I accept that not only have cuts been made but that they have been targeted with some gaining and some losing (pensioners v benefits), but the country was spending more than it was earning and indeed continues to do so at an even greater rate. We can't just bury our collective heads in the sand and I'm not really interested in the party politics of this but some of the things done by the coalition had to be done, and like it or not whoever gets in next will face the same issues which will either be tackled, kicked down the lane or worsened.
I thought the conclusion from that overview document spelt it out tbh...
"There is no doubt that the Coalition Government formed in 2010 faced a very tough fiscal climate and ongoing social policy challenges. Its response was to seek to reduce the deficit quickly. It also decided to achieve most of its fiscal rebalancing through public spending cuts rather than increased taxes, and to protect the NHS, schools and pensions - all very big areas of public spending - from major cuts. And it implemented some expensive commitments, notably increasing the income tax personal allowance to £10,000 and a more generous system for uprating state pensions.

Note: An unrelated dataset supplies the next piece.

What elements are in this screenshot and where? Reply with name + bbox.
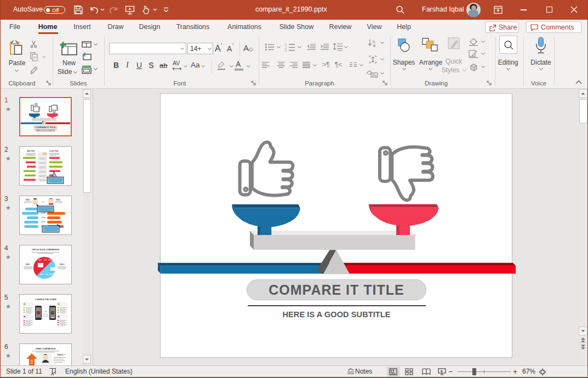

These decisions meant that while the overall reduction in public expenditure has been less than three per cent, very substantial cuts were made in unprotected areas, largely in local services. In the tax and benefits system, pensions were protected and benefits to lower income families were reduced, while there were tax reductions for some better off households. Despite the aim that the better-off should contribute a greater share of income than the poor, the reverse was the case across most of the income distribution. Poverty rates measured against a fixed threshold rose to 2012/13 (the latest official data) and are predicted to rise further, and there are signs of increasing material deprivation and hardship arising from a combination of rising costs of living, reductions in the value of benefits and eligibility and short-term benefit sanctions. Meanwhile, the 'protected' NHS has experienced real average annual expenditure growth rates that have been positive but exceptionally low, while adult social care services have been cut.
Although current public attention rests on 'the cuts', the Coalition's large-scale reforms designed to reduce the size of the state, stimulate private and voluntary provision and increase personal responsibility may ultimately prove its biggest legacy. It is too soon to establish their effects on social and economic outcomes. Whoever is elected in 2015 faces a welfare state in flux, with fundamental changes to the NHS, schools, and benefits still underway. At the same time, many problems that the Coalition inherited remain. Increasing need for health and social care, unaffordable housing, a regionally unbalanced economy, and continuing labour market inequalities all remain to be tackled, as do child poverty, insufficient high quality affordable childcare, a weak system of apprenticeships for young people and relatively ineffective mechanisms for helping workless people back into work. The next Government, like the Coalition, will need to address these issues in the context of high public sector net debt and a current budget deficit, and with many of the most straightforward cuts already made. The climate for social policy and those most affected by it will remain cold for the foreseeable future."